Aquele que vem até mim com sua linguagem para apreender e exprimir o homem na lógica de sua exposição, parece-me semelhante à criança que se instala ao pé do Atlas com seu balde e uma pá, e formula o projeto de pegar a montanha e a transportar para outro lugar. O homem é o que é, não o que se exprime. Certamente que o objetivo de toda consciência é se exprimir o que é, mas a expressão é obra difícil, lenta e tortuosa, - e o erro está em crer que não é isso que não pode primeiramente enunciar. Pois enunciar e conceber têm o mesmo sentido. Mas é frágil a parte do homem que eu até hoje aprendi a conceber. Mas, isso que eu concebi um dia não existia menos na véspera, e eu me engano se eu imagino que isso que eu não pude exprimir do homem não é digno de ser considerado. Pois assim eu não exprimo a montanha, mas a significo [dou significado a ela]. Mas eu confundo significar e apreender. Eu significo a quem já conheça, mas aquele que a ignora, como saberei lhe transmitir esta montanha com suas ravinas de pedras rolantes e seus flancos de odores e seu topo escarpado rumo as estrelas? E eu sei quando esta não é uma fortaleza arrasada ou um barco sem direção do qual se solta a corda do anel de ferro para deslocar para onde quiser – mas existência maravilhosa com as leis de sua gravitação interna e seus silêncios mais majestosos que o silêncio da maquinaria das estrelas.

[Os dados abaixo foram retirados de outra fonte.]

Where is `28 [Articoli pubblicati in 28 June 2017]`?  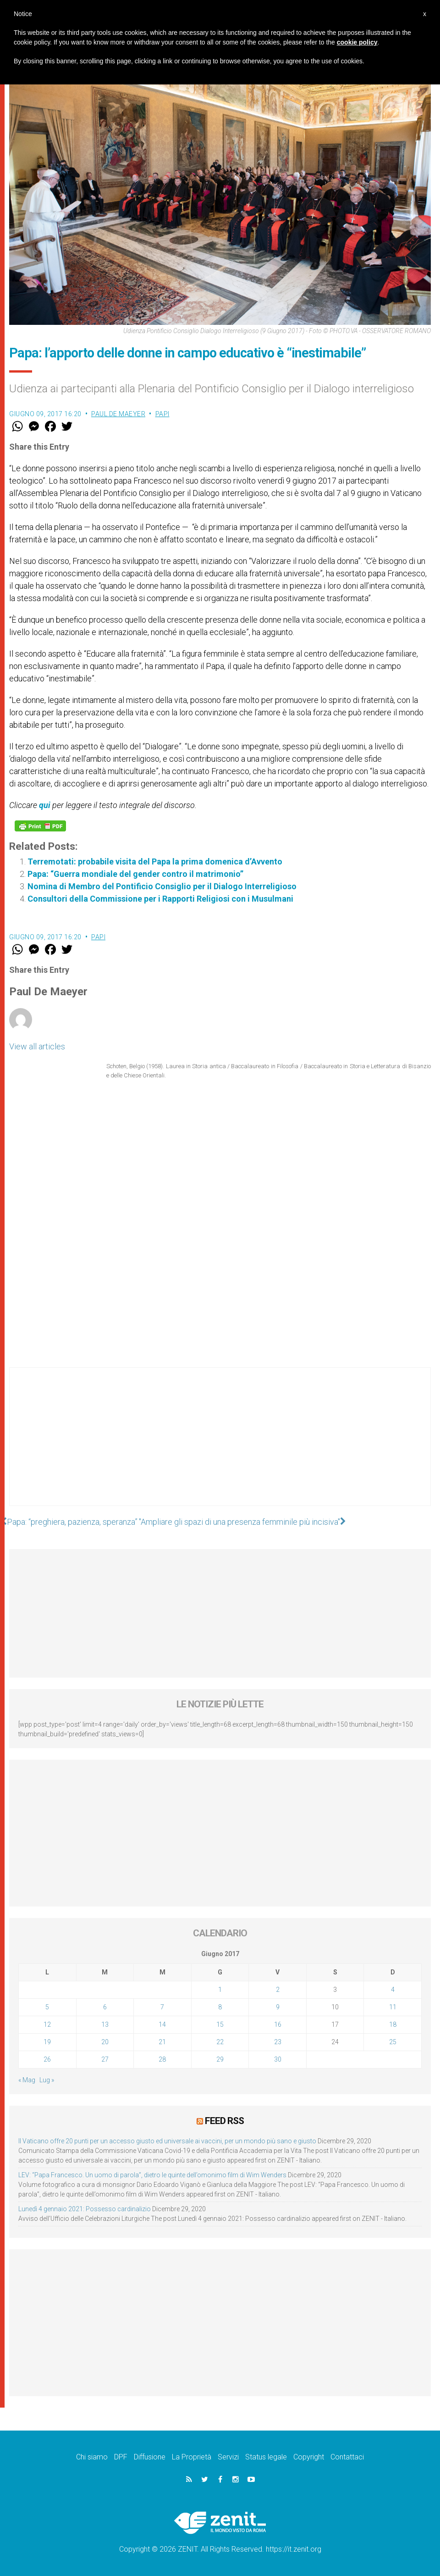 28 [Articoli pubblicati in 28 June 2017] is located at coordinates (162, 2059).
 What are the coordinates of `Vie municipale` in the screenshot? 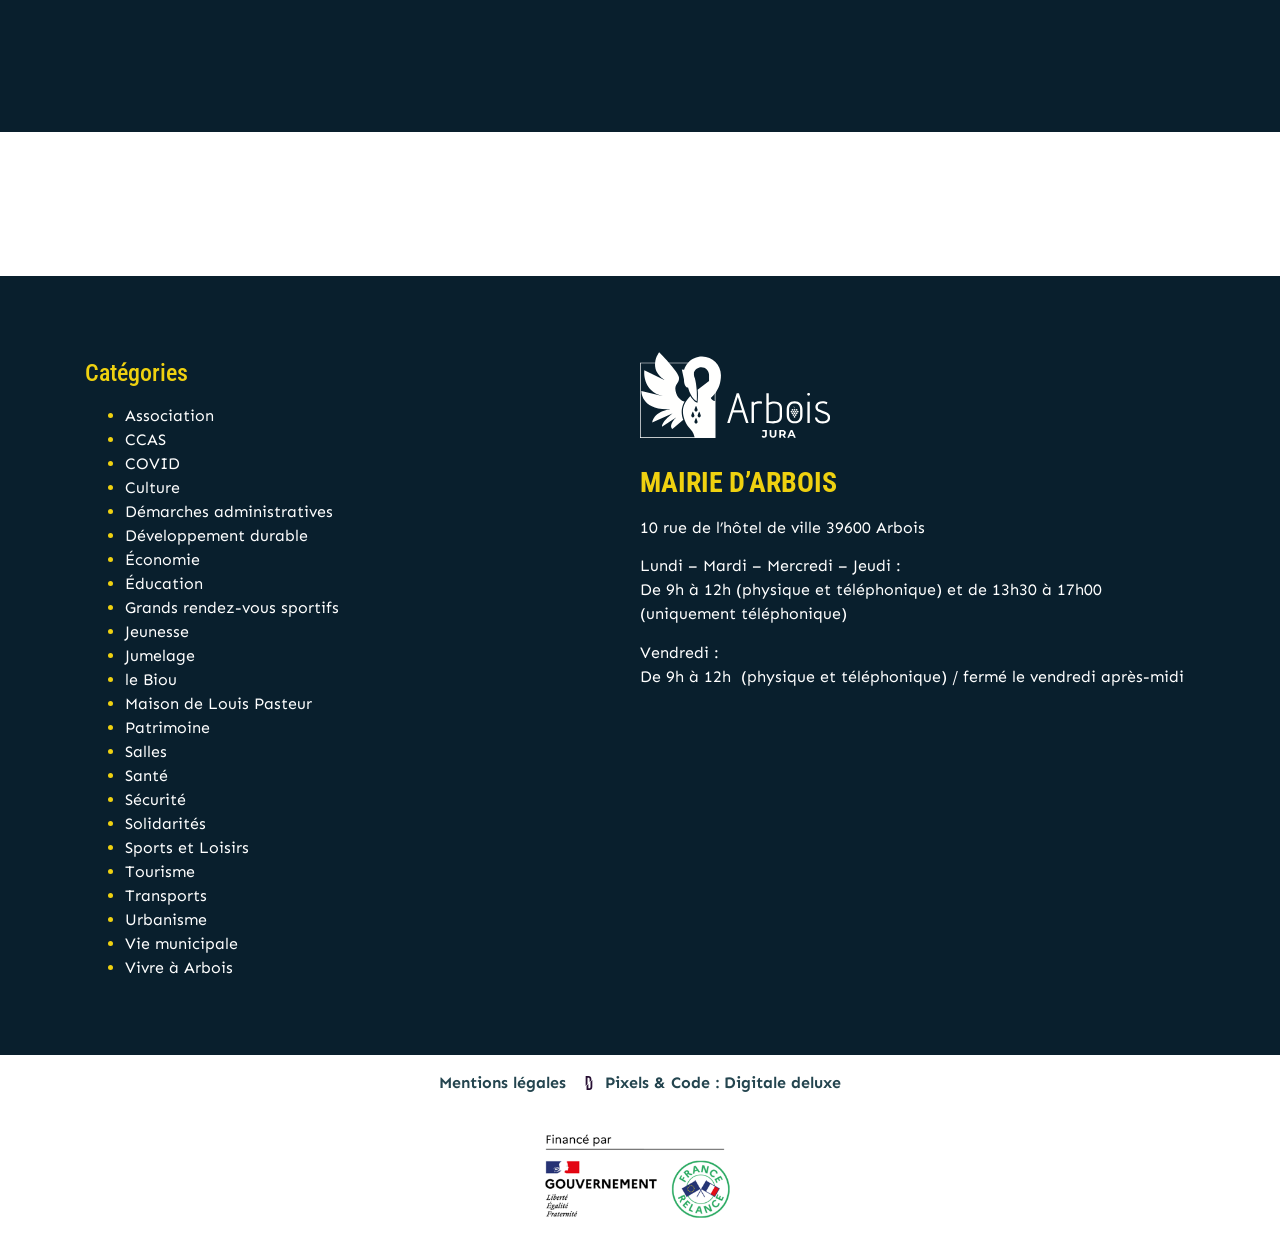 It's located at (181, 943).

Celui-là qui me vient avec son langage pour saisir et exprimer l’homme dans la logique de son exposé me paraît semblable à l’enfant qui s’installe au pied de l’Atlas avec son seau et sa pelle et forme le projet de saisir la montagne et de la transporter ailleurs. L’homme c’est ce qui est, non point ce qui s’exprime. Certes, le but de toute conscience est d’exprimer ce qui est, mais l’expression est œuvre difficile, lente et tortueuse, — et l’erreur est de croire que n’est pas ce qui ne peut d’abord s’énoncer. Car énoncer et concevoir ont même sens. Mais est faible la part de l’homme que j’ai jusqu’à aujourd’hui appris à concevoir. Or, ce que j’ai conçu un jour n’en existait pas moins la veille, et je me leurre si j’imagine que ce que je ne puis exprimer de l’homme n’est point digne d’être considéré. Car non plus, je n’exprime point la montagne mais je la signifie. Mais je confonds signifier et saisir. Je signifie à qui connaît déjà, mais si celui-là ignorait, comment saurais-je lui transmettre cette montagne avec ses crevasses aux pierres roulantes et ses pans de lavande et son faîte crénelé dans les étoiles ? Et je sais quand celle-là n’est point forteresse démantelée ou barque sans direction dont on détache la corde à son gré de l’anneau de fer pour la conduire là où il plaît — mais existence merveilleuse avec les lois de sa gravitation interne et ses silences plus majestueux que le silence de la machinerie des étoiles.
(XXX)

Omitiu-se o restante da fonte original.